For the sake of completeness, some of the model characteristics and test results are included. The fixed bottom block was 0.25 m long, 0.07 m wide and 0.07 m high, and the top block (weighing 1.557 kg) was 0.12 m x 0.07 m x 0.07 m, length, width and height respectively (see Fig. 3(a)). The static friction coefficient for the concrete-concrete interface, determined from previous studies, was 0.65 (f_s=33.2°). The kinetic friction coefficient was determined from shaking table tests applying a sinusoidal excitation. It is worth mentioning that the environmental conditions were held constant throughout the experimental investigations.
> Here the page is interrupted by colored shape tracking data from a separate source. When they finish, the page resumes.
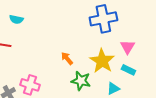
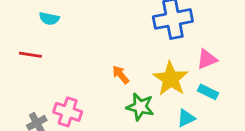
pink triangle: (128, 47) -> (207, 59), turned 35

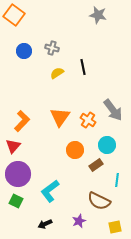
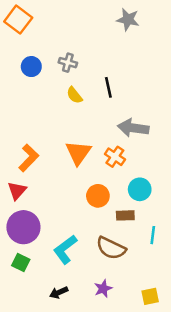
yellow semicircle: (57, 73) -> (74, 95), turned -96
gray arrow: (113, 110) -> (133, 128), moved, turned 135
brown rectangle: (96, 165) -> (125, 215), turned 32
brown semicircle: (99, 201) -> (111, 248), moved

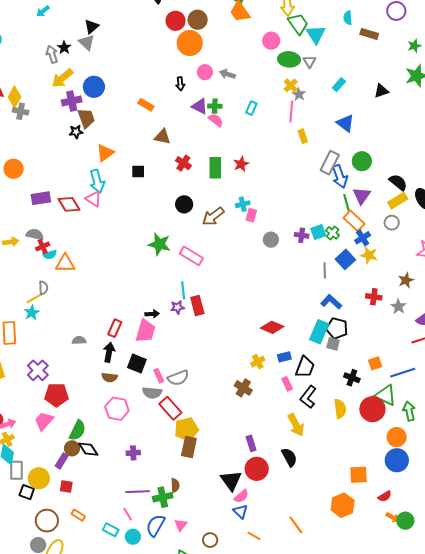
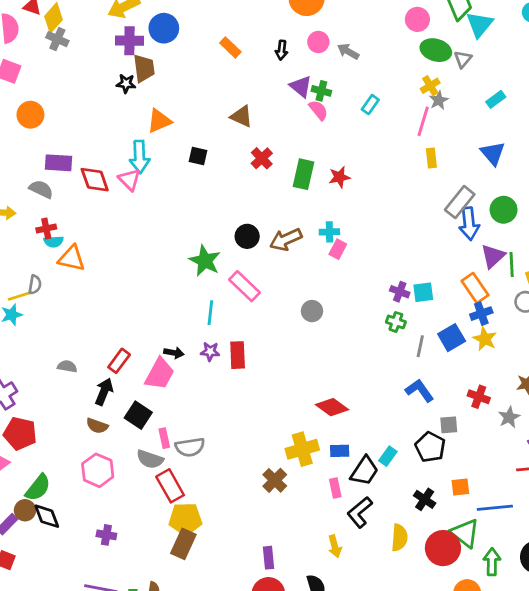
orange rectangle: (146, 105) -> (230, 47), moved
green line: (346, 203) -> (512, 265), moved
black circle: (184, 204) -> (247, 236), moved
green cross: (333, 233) -> (396, 322), moved, turned -32
gray semicircle: (35, 234) -> (41, 189), moved
gray circle: (271, 240) -> (312, 311), moved
cyan line: (183, 290) -> (210, 313), moved
black pentagon: (337, 328) -> (430, 447), moved
cyan rectangle: (319, 332) -> (388, 456), moved, size x0.6
gray square: (333, 344) -> (449, 425), moved, turned -32
yellow cross: (258, 362) -> (302, 449), size x1.6
yellow arrow: (296, 425) -> (335, 546), size x0.7

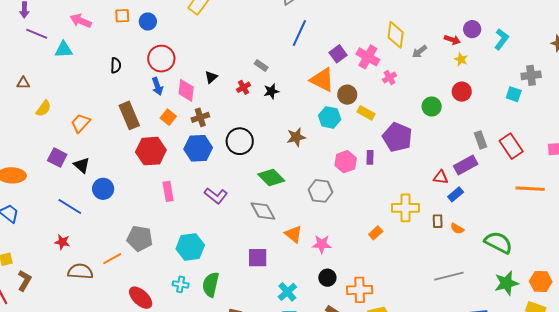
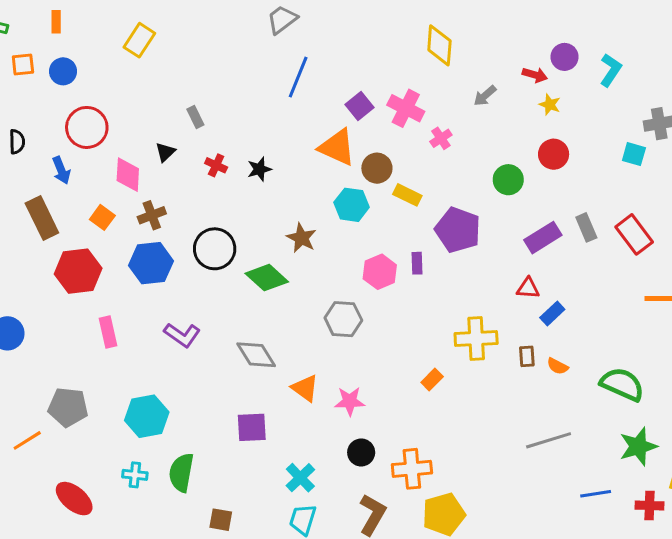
yellow diamond: (396, 35) -> (439, 45), moved
gray rectangle: (261, 66) -> (195, 117), moved, turned 32
blue arrow: (157, 86) -> (61, 170), moved
red cross: (244, 87) -> (216, 165), turned -32
brown star: (296, 137) -> (301, 238), turned -30
purple rectangle: (466, 165) -> (543, 238), moved
green diamond: (271, 177) -> (267, 278), moved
These tests were modeled numerically with a three-dimensional finite difference-computing program using interface elements similar to those described in this section. The top and bottom blocks were modeled with solid elements (Fig. 3(a)) reproducing the physical and geometric characteristics of the laboratory model. Figure 3(b) compares the analytical and experimental top block-acceleration response time-histories, as well as the shaking table excitation. The interface was characterized by the time-dependent kinetic friction coefficient (Eq. 3), and normal and shear stiffnesses: k_n = k_s = 1.00E+08 kN/m². As indicated in Figure 3(b), the numerical model accurately reproduces the experimental results; consequently, it is deemed that the interface element with time-varying friction is suitable to model the behavior of slab-slab, slab-plinth and slab-rockfill contacts. The authors are aware that quantitatively the friction coefficient of the slab-rockfill interface will more likely be different, but the overall cyclic behavior will be alike. One of the objectives of an ongoing research is to shed additional light on this issue.

Dynamic properties of the CFR dam

The initial stress-strain conditions for all dynamical analyses were those corresponding to at the end of first dam reservoir filling. Details of their computations are presented in Sarmiento and Romo [¹]. These authors include some field investigations aimed at monitoring the clusters of extensometers and pressure cells located at several elevations and locations in three rockfill dams built in Mexico. The monitoring results clearly show that the behavior of the rockfill is practically linear up to the end of dam construction and remains nearly linear (having a slightly lower stiffness) upon reservoir filling completion [¹⁵,¹]. These measurements and confined laboratory testing results showed that rockfill Young’s modulus (E) is stress dependent according to a power law [E=E₀ (s_oct /s_{oct i}) ^a] where s_oct and s_{oct i} are the octahedral stresses (subscript i stands for initial), and a is a material fitting parameter [¹]. The volumetric weight, g_c, of the concrete and its Young’s Modulus, E_c, used in all the parametric analyses are given in Table 1. In addition, the Poisson’s ratio values of the rockfill and the concrete included in Table 1 were kept constant thru the analyses.

Evaluation of the dynamic properties of large particles assemblies such as the boulders used in rockfill dams is a difficult task mainly because of particle sizes. For example, to perform a cyclic triaxial test on a sample formed with, say, 20 cm size particles, and fulfilling the requirements of aligning at least eight particles along the diameter of the sample and of having a minimum slender ratio of 2.5, the cylindrical sample would be 4.0 m high. To perform dynamic tests on a sample 1.6 m in diameter and 4.0 m in height, laboratories would require colossal installations. A number of researchers have overcome this problem by scaling down the particle’s size and developed constitutive models (i.e., Refs [⁵,¹⁶–²⁰].). Their great contributions to the knowledge of rockfill dynamic behavior is beyond any doubt, but still there are unanswered questions as to how the scaling factor would affect the tests results; ergo, the constitutive models.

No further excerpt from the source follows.